Instructions for the task: If a line in the entries contains the string "nghệ", include that line in your answer.

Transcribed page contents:
• • • • • • •

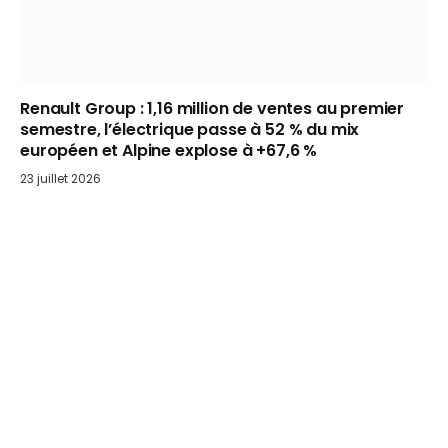
Renault Group : 1,16 million de ventes au premier
semestre, l’électrique passe à 52 % du mix
européen et Alpine explose à +67,6 %
23 juillet 2026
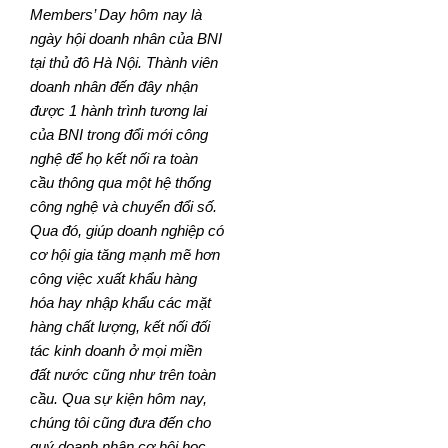
Members’ Day hôm nay là
ngày hội doanh nhân của BNI
tại thủ đô Hà Nội. Thành viên
doanh nhân đến đây nhận
được 1 hành trình tương lai
của BNI trong đổi mới công
nghệ để họ kết nối ra toàn
cầu thông qua một hệ thống
công nghệ và chuyển đổi số.
Qua đó, giúp doanh nghiệp có
cơ hội gia tăng mạnh mẽ hơn
công việc xuất khẩu hàng
hóa hay nhập khẩu các mặt
hàng chất lượng, kết nối đối
tác kinh doanh ở mọi miền
đất nước cũng như trên toàn
cầu. Qua sự kiện hôm nay,
chúng tôi cũng đưa đến cho
quý doanh nhân cơ hội học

• • • • • • •

Written solution:
nghệ để họ kết nối ra toàn
công nghệ và chuyển đổi số.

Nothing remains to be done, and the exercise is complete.